Document layout detection data

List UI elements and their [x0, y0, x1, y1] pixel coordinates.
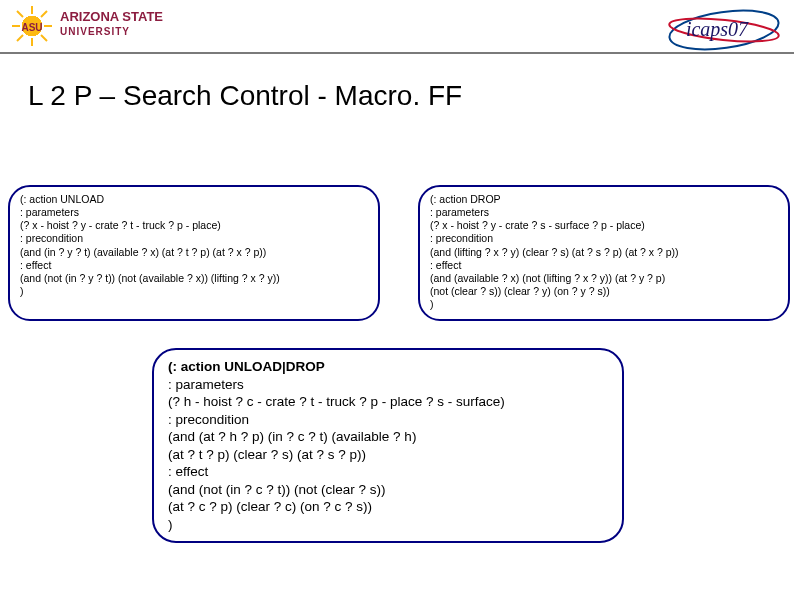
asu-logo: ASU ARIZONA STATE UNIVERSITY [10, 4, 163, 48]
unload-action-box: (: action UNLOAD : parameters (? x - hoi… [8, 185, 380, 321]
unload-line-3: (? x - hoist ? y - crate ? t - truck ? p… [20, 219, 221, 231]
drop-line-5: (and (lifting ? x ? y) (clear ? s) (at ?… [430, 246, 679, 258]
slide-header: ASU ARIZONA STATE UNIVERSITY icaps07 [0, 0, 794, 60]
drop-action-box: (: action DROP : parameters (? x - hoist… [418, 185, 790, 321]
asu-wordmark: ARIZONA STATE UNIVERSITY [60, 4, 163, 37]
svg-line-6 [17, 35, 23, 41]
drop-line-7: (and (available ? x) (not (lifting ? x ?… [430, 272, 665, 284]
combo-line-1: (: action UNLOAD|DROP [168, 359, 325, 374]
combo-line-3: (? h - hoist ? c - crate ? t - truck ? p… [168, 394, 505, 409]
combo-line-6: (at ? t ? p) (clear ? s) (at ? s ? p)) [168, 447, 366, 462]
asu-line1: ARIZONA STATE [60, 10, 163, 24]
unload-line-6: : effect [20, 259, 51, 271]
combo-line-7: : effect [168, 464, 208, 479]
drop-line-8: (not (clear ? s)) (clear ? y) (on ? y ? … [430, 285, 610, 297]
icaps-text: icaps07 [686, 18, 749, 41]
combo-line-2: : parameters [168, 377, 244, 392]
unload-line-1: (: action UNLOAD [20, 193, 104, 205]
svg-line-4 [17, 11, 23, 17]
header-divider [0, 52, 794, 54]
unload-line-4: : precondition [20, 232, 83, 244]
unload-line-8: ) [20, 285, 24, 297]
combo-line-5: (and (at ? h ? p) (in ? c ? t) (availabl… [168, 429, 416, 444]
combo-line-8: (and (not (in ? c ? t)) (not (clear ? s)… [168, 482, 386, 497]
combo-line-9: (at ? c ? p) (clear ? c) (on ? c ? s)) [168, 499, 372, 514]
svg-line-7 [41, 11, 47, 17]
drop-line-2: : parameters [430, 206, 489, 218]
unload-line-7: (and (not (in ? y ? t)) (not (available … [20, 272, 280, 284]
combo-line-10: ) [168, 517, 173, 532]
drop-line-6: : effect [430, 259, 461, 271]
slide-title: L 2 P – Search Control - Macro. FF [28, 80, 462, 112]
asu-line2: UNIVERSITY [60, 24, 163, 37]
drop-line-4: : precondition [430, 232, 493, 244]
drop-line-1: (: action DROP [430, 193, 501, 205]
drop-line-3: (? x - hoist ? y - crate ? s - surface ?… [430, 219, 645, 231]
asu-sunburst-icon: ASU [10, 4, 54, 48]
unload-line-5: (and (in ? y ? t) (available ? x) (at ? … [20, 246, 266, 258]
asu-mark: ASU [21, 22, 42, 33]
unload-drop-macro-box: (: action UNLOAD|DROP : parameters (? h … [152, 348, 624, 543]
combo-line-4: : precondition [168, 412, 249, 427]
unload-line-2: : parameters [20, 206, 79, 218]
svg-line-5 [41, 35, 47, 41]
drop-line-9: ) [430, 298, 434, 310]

**Work request**
Hand back the data above exactly, with no images.

**Exercise output**
List UI elements and their [x0, y0, x1, y1] pixel coordinates.
asu-logo: ASU ARIZONA STATE UNIVERSITY [10, 4, 163, 48]
unload-action-box: (: action UNLOAD : parameters (? x - hoi… [8, 185, 380, 321]
unload-line-3: (? x - hoist ? y - crate ? t - truck ? p… [20, 219, 221, 231]
drop-line-5: (and (lifting ? x ? y) (clear ? s) (at ?… [430, 246, 679, 258]
slide-header: ASU ARIZONA STATE UNIVERSITY icaps07 [0, 0, 794, 60]
drop-action-box: (: action DROP : parameters (? x - hoist… [418, 185, 790, 321]
asu-wordmark: ARIZONA STATE UNIVERSITY [60, 4, 163, 37]
svg-line-6 [17, 35, 23, 41]
drop-line-7: (and (available ? x) (not (lifting ? x ?… [430, 272, 665, 284]
combo-line-1: (: action UNLOAD|DROP [168, 359, 325, 374]
combo-line-3: (? h - hoist ? c - crate ? t - truck ? p… [168, 394, 505, 409]
combo-line-6: (at ? t ? p) (clear ? s) (at ? s ? p)) [168, 447, 366, 462]
asu-line1: ARIZONA STATE [60, 10, 163, 24]
unload-line-6: : effect [20, 259, 51, 271]
combo-line-7: : effect [168, 464, 208, 479]
drop-line-8: (not (clear ? s)) (clear ? y) (on ? y ? … [430, 285, 610, 297]
icaps-text: icaps07 [686, 18, 749, 41]
combo-line-2: : parameters [168, 377, 244, 392]
unload-line-1: (: action UNLOAD [20, 193, 104, 205]
svg-line-4 [17, 11, 23, 17]
header-divider [0, 52, 794, 54]
unload-line-4: : precondition [20, 232, 83, 244]
unload-line-8: ) [20, 285, 24, 297]
combo-line-5: (and (at ? h ? p) (in ? c ? t) (availabl… [168, 429, 416, 444]
combo-line-8: (and (not (in ? c ? t)) (not (clear ? s)… [168, 482, 386, 497]
combo-line-9: (at ? c ? p) (clear ? c) (on ? c ? s)) [168, 499, 372, 514]
svg-line-7 [41, 11, 47, 17]
drop-line-2: : parameters [430, 206, 489, 218]
unload-line-7: (and (not (in ? y ? t)) (not (available … [20, 272, 280, 284]
combo-line-10: ) [168, 517, 173, 532]
drop-line-6: : effect [430, 259, 461, 271]
slide-title: L 2 P – Search Control - Macro. FF [28, 80, 462, 112]
asu-line2: UNIVERSITY [60, 24, 163, 37]
drop-line-4: : precondition [430, 232, 493, 244]
drop-line-1: (: action DROP [430, 193, 501, 205]
drop-line-3: (? x - hoist ? y - crate ? s - surface ?… [430, 219, 645, 231]
asu-sunburst-icon: ASU [10, 4, 54, 48]
unload-line-5: (and (in ? y ? t) (available ? x) (at ? … [20, 246, 266, 258]
asu-mark: ASU [21, 22, 42, 33]
unload-drop-macro-box: (: action UNLOAD|DROP : parameters (? h … [152, 348, 624, 543]
combo-line-4: : precondition [168, 412, 249, 427]
unload-line-2: : parameters [20, 206, 79, 218]
svg-line-5 [41, 35, 47, 41]
drop-line-9: ) [430, 298, 434, 310]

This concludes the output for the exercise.